▶ [What the exercise asks]:
Omitting all images, output the entries that follow exactly as written.

------------

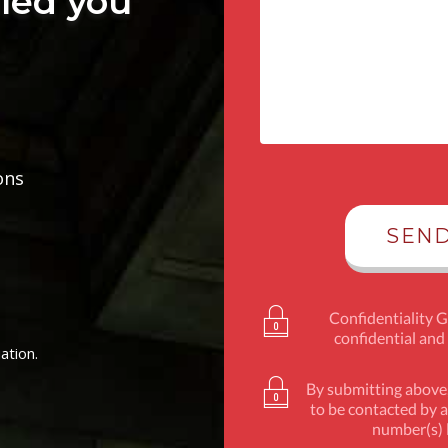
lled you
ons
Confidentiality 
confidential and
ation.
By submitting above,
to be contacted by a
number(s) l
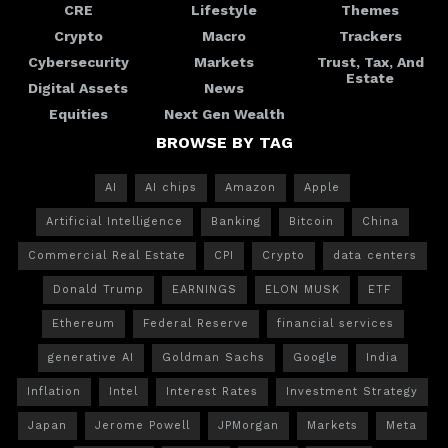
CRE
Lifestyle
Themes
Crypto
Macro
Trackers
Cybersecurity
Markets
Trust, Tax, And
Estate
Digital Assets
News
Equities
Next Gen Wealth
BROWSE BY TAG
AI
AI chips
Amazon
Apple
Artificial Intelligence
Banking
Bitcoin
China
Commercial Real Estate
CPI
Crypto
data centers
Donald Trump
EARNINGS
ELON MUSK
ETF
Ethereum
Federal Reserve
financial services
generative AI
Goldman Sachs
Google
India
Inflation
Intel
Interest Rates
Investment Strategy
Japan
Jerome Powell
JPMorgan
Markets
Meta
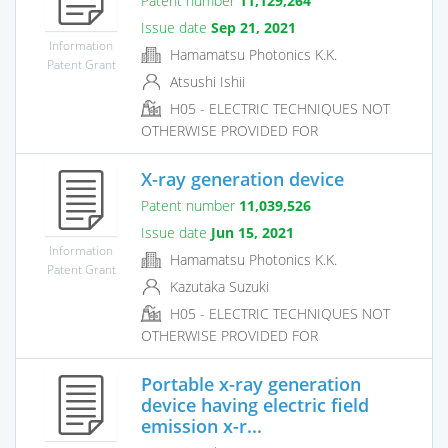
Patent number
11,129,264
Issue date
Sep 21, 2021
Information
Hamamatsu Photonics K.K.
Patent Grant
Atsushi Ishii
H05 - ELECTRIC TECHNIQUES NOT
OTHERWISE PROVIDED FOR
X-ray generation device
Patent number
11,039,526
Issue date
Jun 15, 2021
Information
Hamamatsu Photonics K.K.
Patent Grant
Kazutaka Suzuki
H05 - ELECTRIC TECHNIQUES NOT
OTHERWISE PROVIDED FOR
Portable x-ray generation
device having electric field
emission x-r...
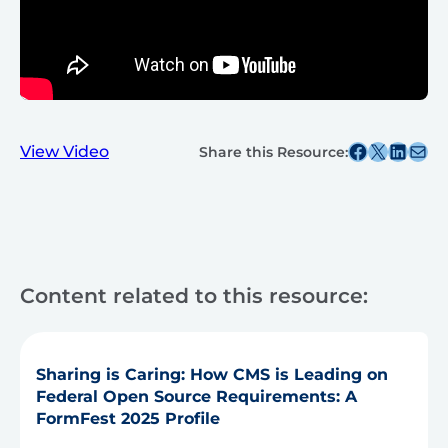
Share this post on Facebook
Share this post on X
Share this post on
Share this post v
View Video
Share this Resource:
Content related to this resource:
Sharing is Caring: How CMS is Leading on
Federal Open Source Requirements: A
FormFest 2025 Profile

------------

▶ [Exercise output]:
lled you
ons
Confidentiality 
confidential and
ation.
By submitting above,
to be contacted by a
number(s) l
CRE
Lifestyle
Themes
Crypto
Macro
Trackers
Cybersecurity
Markets
Trust, Tax, And
Estate
Digital Assets
News
Equities
Next Gen Wealth
BROWSE BY TAG
AI
AI chips
Amazon
Apple
Artificial Intelligence
Banking
Bitcoin
China
Commercial Real Estate
CPI
Crypto
data centers
Donald Trump
EARNINGS
ELON MUSK
ETF
Ethereum
Federal Reserve
financial services
generative AI
Goldman Sachs
Google
India
Inflation
Intel
Interest Rates
Investment Strategy
Japan
Jerome Powell
JPMorgan
Markets
Meta
Patent number
11,129,264
Issue date
Sep 21, 2021
Information
Hamamatsu Photonics K.K.
Patent Grant
Atsushi Ishii
H05 - ELECTRIC TECHNIQUES NOT
OTHERWISE PROVIDED FOR
X-ray generation device
Patent number
11,039,526
Issue date
Jun 15, 2021
Information
Hamamatsu Photonics K.K.
Patent Grant
Kazutaka Suzuki
H05 - ELECTRIC TECHNIQUES NOT
OTHERWISE PROVIDED FOR
Portable x-ray generation
device having electric field
emission x-r...
Share this post on Facebook
Share this post on X
Share this post on
Share this post v
View Video
Share this Resource:
Content related to this resource:
Sharing is Caring: How CMS is Leading on
Federal Open Source Requirements: A
FormFest 2025 Profile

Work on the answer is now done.